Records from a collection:
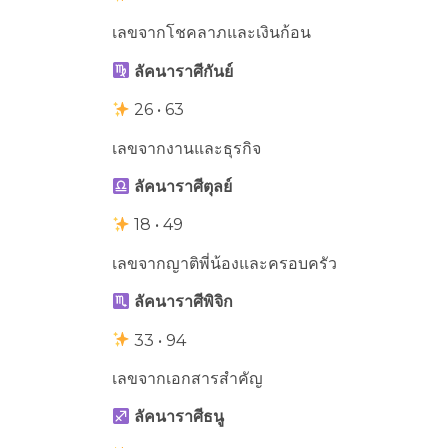
เลขจากโชคลาภและเงินก้อน
ลัคนาราศีกันย์
26 • 63
เลขจากงานและธุรกิจ
ลัคนาราศีตุลย์
18 • 49
เลขจากญาติพี่น้องและครอบครัว
ลัคนาราศีพิจิก
33 • 94
เลขจากเอกสารสำคัญ
ลัคนาราศีธนู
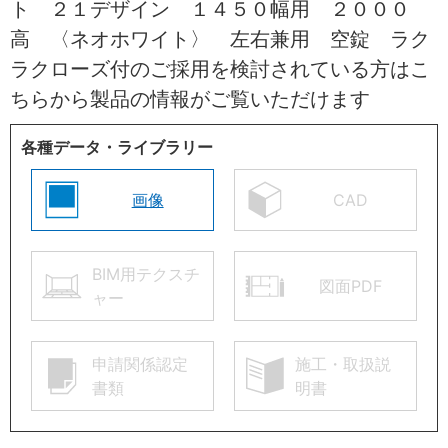
ト ２１デザイン １４５０幅用 ２０００
高 〈ネオホワイト〉 左右兼用 空錠 ラク
ラクローズ付のご採用を検討されている方はこ
ちらから製品の情報がご覧いただけます
各種データ・ライブラリー
画像
CAD
BIM用テクスチ
図面PDF
ャー
申請関係認定
施工・取扱説
書類
明書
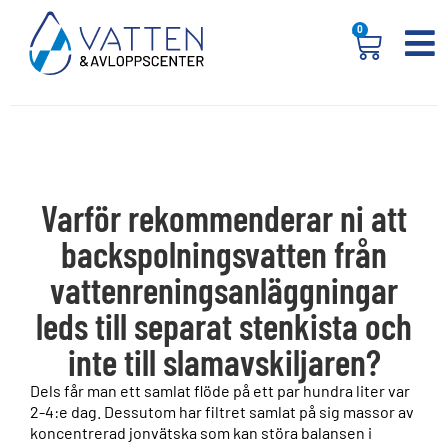
0
Varför rekommenderar ni att
backspolningsvatten från
vattenreningsanläggningar
leds till separat stenkista och
inte till slamavskiljaren?
Dels får man ett samlat flöde på ett par hundra liter var
2-4:e dag. Dessutom har filtret samlat på sig massor av
koncentrerad jonvätska som kan störa balansen i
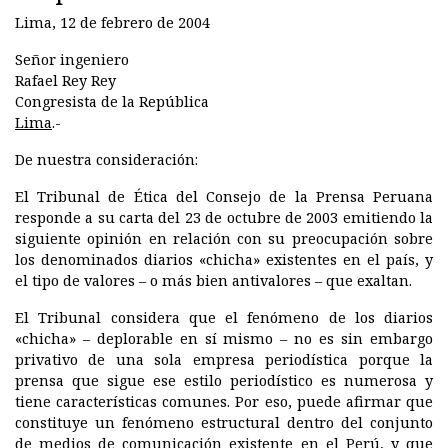
Lima, 12 de febrero de 2004
Señor ingeniero
Rafael Rey Rey
Congresista de la República
Lima
.-
De nuestra consideración:
El Tribunal de Ética del Consejo de la Prensa Peruana
responde a su carta del 23 de octubre de 2003 emitiendo la
siguiente opinión en relación con su preocupación sobre
los denominados diarios «chicha» existentes en el país, y
el tipo de valores – o más bien antivalores – que exaltan.
El Tribunal considera que el fenómeno de los diarios
«chicha» – deplorable en sí mismo – no es sin embargo
privativo de una sola empresa periodística porque la
prensa que sigue ese estilo periodístico es numerosa y
tiene características comunes. Por eso, puede afirmar que
constituye un fenómeno estructural dentro del conjunto
de medios de comunicación existente en el Perú, y que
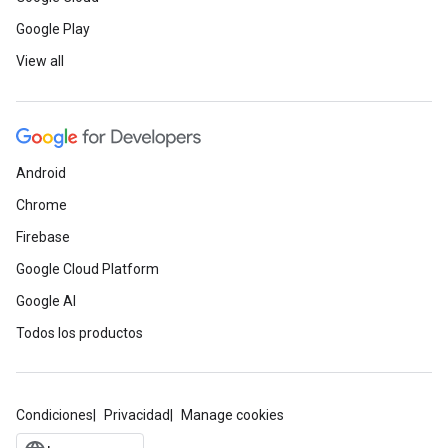
Google Play
View all
Android
Chrome
Firebase
Google Cloud Platform
Google AI
Todos los productos
Condiciones
Privacidad
Manage cookies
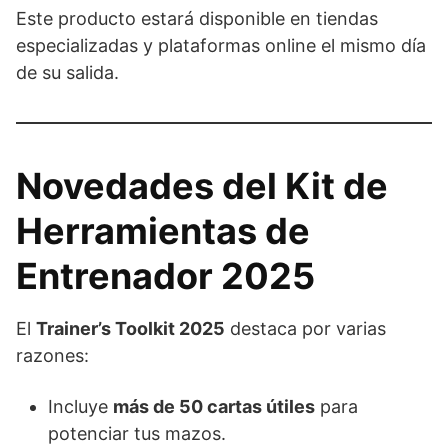
Este producto estará disponible en tiendas
especializadas y plataformas online el mismo día
de su salida.
Novedades del Kit de
Herramientas de
Entrenador 2025
El
Trainer’s Toolkit 2025
destaca por varias
razones:
Incluye
más de 50 cartas útiles
para
potenciar tus mazos.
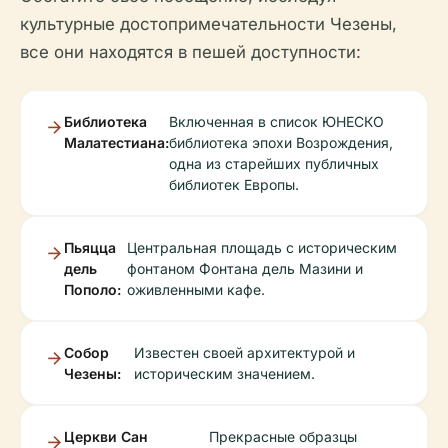
культурные достопримечательности Чезены,
все они находятся в пешей доступности:
Библиотека
Включенная в список ЮНЕСКО
Малатестиана:
библиотека эпохи Возрождения,
одна из старейших публичных
библиотек Европы.
Пьяцца
Центральная площадь с историческим
дель
фонтаном Фонтана дель Мазини и
Пополо:
оживленными кафе.
Собор
Известен своей архитектурой и
Чезены:
историческим значением.
Церкви Сан
Прекрасные образцы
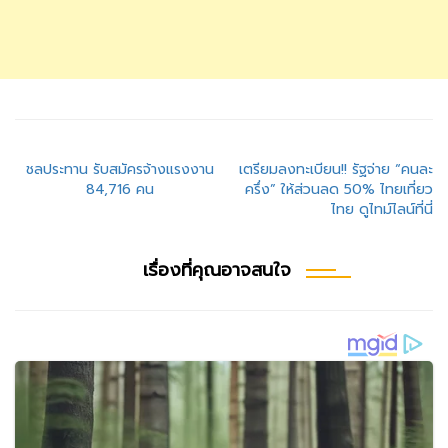
แนะแนว
ชลประทาน รับสมัครจ้างแรงงาน
เตรียมลงทะเบียน!! รัฐจ่าย “คนละ
84,716 คน
ครึ่ง” ให้ส่วนลด 50% ไทยเที่ยว
เรื่อง
ไทย ดูไทม์ไลน์ที่นี่
เรื่องที่คุณอาจสนใจ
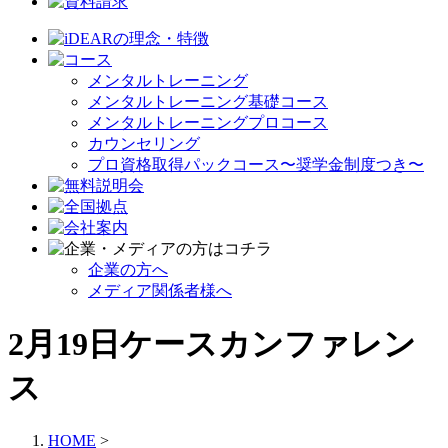
メンタルトレーニング
メンタルトレーニング基礎コース
メンタルトレーニングプロコース
カウンセリング
プロ資格取得パックコース〜奨学金制度つき〜
企業の方へ
メディア関係者様へ
2月19日ケースカンファレン
ス
HOME
>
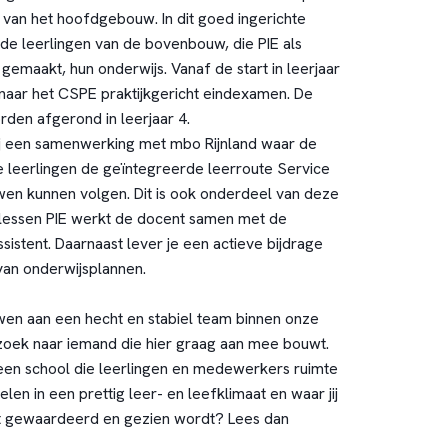
an het hoofdgebouw. In dit goed ingerichte
n de leerlingen van de bovenbouw, die PIE als
emaakt, hun onderwijs. Vanaf de start in leerjaar
aar het CSPE praktijkgericht eindexamen. De
den afgerond in leerjaar 4.
j een samenwerking met mbo Rijnland waar de
 leerlingen de geïntegreerde leerroute Service
 kunnen volgen. Dit is ook onderdeel van deze
 lessen PIE werkt de docent samen met de
sistent. Daarnaast lever je een actieve bijdrage
van onderwijsplannen.
wen aan een hecht en stabiel team binnen onze
p zoek naar iemand die hier graag aan mee bouwt.
een school die leerlingen en medewerkers ruimte
elen in een prettig leer- en leefklimaat en waar jij
nt gewaardeerd en gezien wordt? Lees dan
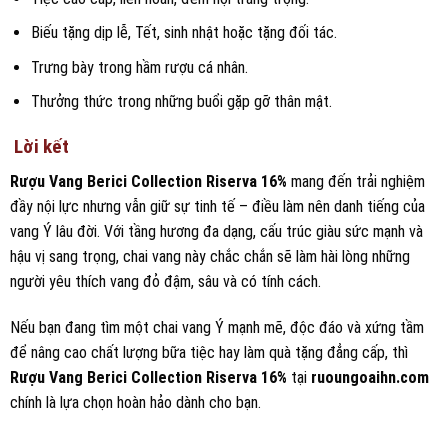
Biếu tặng dịp lễ, Tết, sinh nhật hoặc tặng đối tác.
Trưng bày trong hầm rượu cá nhân.
Thưởng thức trong những buổi gặp gỡ thân mật.
Lời kết
Rượu Vang Berici Collection Riserva 16%
mang đến trải nghiệm
đầy nội lực nhưng vẫn giữ sự tinh tế – điều làm nên danh tiếng của
vang Ý lâu đời. Với tầng hương đa dạng, cấu trúc giàu sức mạnh và
hậu vị sang trọng, chai vang này chắc chắn sẽ làm hài lòng những
người yêu thích vang đỏ đậm, sâu và có tính cách.
Nếu bạn đang tìm một chai vang Ý mạnh mẽ, độc đáo và xứng tầm
để nâng cao chất lượng bữa tiệc hay làm quà tặng đẳng cấp, thì
Rượu Vang Berici Collection Riserva 16%
tại
ruoungoaihn.com
chính là lựa chọn hoàn hảo dành cho bạn.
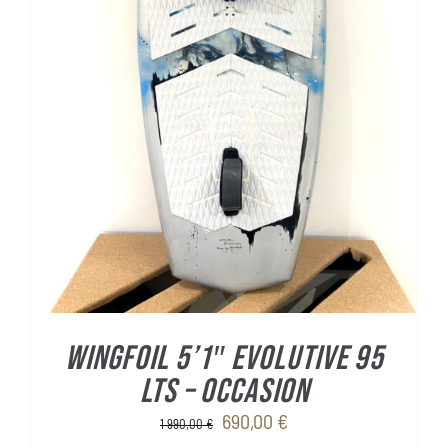
WINGFOIL 5’1″ Evolutive 95
Lts – OCCASION
Le
Le
690,00
€
1 990,00
€
prix
prix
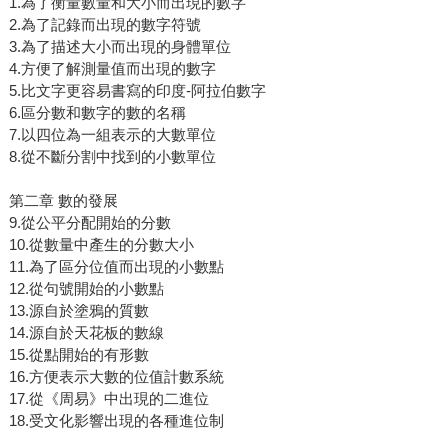
1.為了衡量數量和大小而出現的數字
2.為了記錄而出現的數字符號
3.為了描述大小而出現的身體單位
4.方便了解測量值而出現的數字
5.比文字更容易書寫的印度-阿拉伯數字
6.區分數和數字的數的名稱
7.以四位為一組表示的大數單位
8.從不斷分割中找到的小數單位
第二章 數的發展
9.從公平分配開始的分數
10.從數量中產生的分數大小
11.為了區分位值而出現的小數點
12.從句號開始的小數點
13.源自於塗鴉的質數
14.源自於天花板的數線
15.從點開始的有形數
16.方便表示大數的位值計數系統
17.從《周易》中出現的二進位
18.受文化影響出現的各種進位制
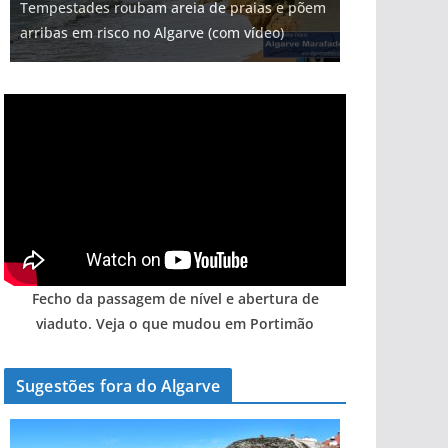
Tempestades roubam areia de praias e põem
Foto do dia: uma cidade algarvia que cresceu
Milagre da água. Fontes emblemáticas do
milhões de euros na construção de dois
Tapas do mar a 3 euros cada. Nova rota
arribas em risco no Algarve (com vídeo)
entre redes e fábricas
Algarve voltam a ter vida (com vídeo)
hotéis (com vídeo)
gastronómica nasce no Algarve
Fecho da passagem de nível e abertura de
viaduto. Veja o que mudou em Portimão
Sugestões fora do Algarve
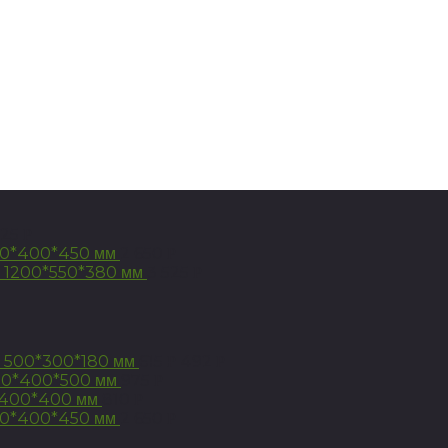
925
Р
00*400*450 мм
2 650
Р
 1200*550*380 мм
3 525
Р
 500*300*180 мм
615
492
Р
Р
00*400*500 мм
975
Р
*400*400 мм
810
Р
00*400*450 мм
2 650
Р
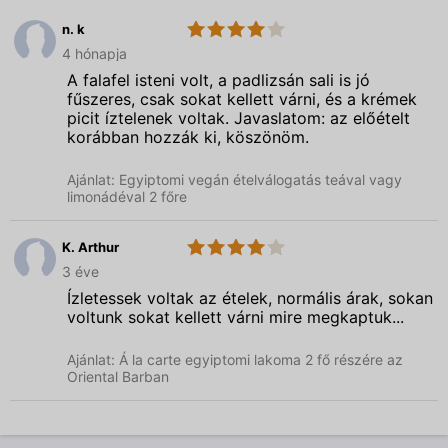
n. k
4.0
Oriental
4 hónapja
Bar
-
A falafel isteni volt, a padlizsán sali is jó
Keleti
fűszeres, csak sokat kellett várni, és a krémek
picit íztelenek voltak. Javaslatom: az előételt
korábban hozzák ki, köszönöm.
Ajánlat: Egyiptomi vegán ételválogatás teával vagy
limonádéval 2 főre
K. Arthur
4.0
Oriental
3 éve
Bar
-
Ízletessek voltak az ételek, normális árak, sokan
Keleti
voltunk sokat kellett várni mire megkaptuk...
Ajánlat: Á la carte egyiptomi lakoma 2 fő részére az
Oriental Barban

• [WHAT THE TASK REQUIRES]
Repeat exactly, and only, the entries from the line with "ให้ส่วนลด 50% ไทยเที่ยว" through the line with "Biếu tặng dịp". Pictures are skipped.

• [RESPONSE TO THE TASK]
ครึ่ง” ให้ส่วนลด 50% ไทยเที่ยว
เรื่อง
ไทย ดูไทม์ไลน์ที่นี่
เรื่องที่คุณอาจสนใจ
メンタルトレーニング
メンタルトレーニング基礎コース
メンタルトレーニングプロコース
カウンセリング
プロ資格取得パックコース〜奨学金制度つき〜
企業の方へ
メディア関係者様へ
2月19日ケースカンファレン
ス
HOME
>
an het hoofdgebouw. In dit goed ingerichte
n de leerlingen van de bovenbouw, die PIE als
emaakt, hun onderwijs. Vanaf de start in leerjaar
aar het CSPE praktijkgericht eindexamen. De
den afgerond in leerjaar 4.
j een samenwerking met mbo Rijnland waar de
 leerlingen de geïntegreerde leerroute Service
 kunnen volgen. Dit is ook onderdeel van deze
 lessen PIE werkt de docent samen met de
sistent. Daarnaast lever je een actieve bijdrage
van onderwijsplannen.
wen aan een hecht en stabiel team binnen onze
p zoek naar iemand die hier graag aan mee bouwt.
een school die leerlingen en medewerkers ruimte
elen in een prettig leer- en leefklimaat en waar jij
nt gewaardeerd en gezien wordt? Lees dan
Biếu tặng dịp lễ, Tết, sinh nhật hoặc tặng đối tác.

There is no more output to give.